Małgorzata Dawidek is a Polish born visual artist, writer and art historian currently based in the UK. Her artistic and academic interests are located between language, the visual arts, psychology and medicine. She deals with the language aspect of communication – the relationship between words and their visual representations. She is focused on the phenomenon of the body as a text and storage of memories.
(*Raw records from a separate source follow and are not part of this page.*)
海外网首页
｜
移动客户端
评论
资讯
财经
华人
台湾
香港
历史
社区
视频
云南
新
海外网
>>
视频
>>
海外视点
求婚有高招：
The artist uses text of the body to talk about organic physicality as a continuous narration, the text “in process”. She is interested in the extreme states of the body, anatomy, inexpressible emotions, physical limitations and mental blockages.
Dawidek combines a wide range of media in the creation of her projects – textual objects and installations, painting, animation, photographs, written drawings and hypertexts, which are then displayed in galleries, public spaces and as published works of art and record.
Malgorzata Dawidek is also a researcher of visual literature and the author of numerous articles, studies and books on visual texts, including “A Piece of Poetry” (Krakow 2012) and “History of the visual text. Poland after 1967″ (Krakow-Warsaw-Wroclaw 2012).
She was awarded scholarships: of Polish Minister of Culture and National Heritage (2002, 2010, program “Young Poland” 2012), the Minister of Science and Information (2006-2008), Mayor of Poznań Town (2005), The Pollock-Krasner Foundation (2004-2005). In 2010 she received the award of National Centre of Culture for the best doctoral dissertation in cultural studies. Since 1998, Dawidek’s articles, poems and reproductions of her works have been published in various art and literary magazines, inc.: PRO ARTE (in the footer 1998-2000), Czas Kultury (in a footer 2002-2004), EXIT, RITA BAUM, HA! ART (cooperation with the magazine and publishing house since 2000) Zeszyty Artystyczne, Dyskurs, Gazeta Malarzy i Poetów, Autoportret, Opcje, Fragile, as well as in Journal of Artists Books and in exhibition catalogues. Currently Dawidek has been conducting her PhD research at Slade School of Fine Art/UCL. Fun of Virginia Woolf’s and Herta Müller’s writing.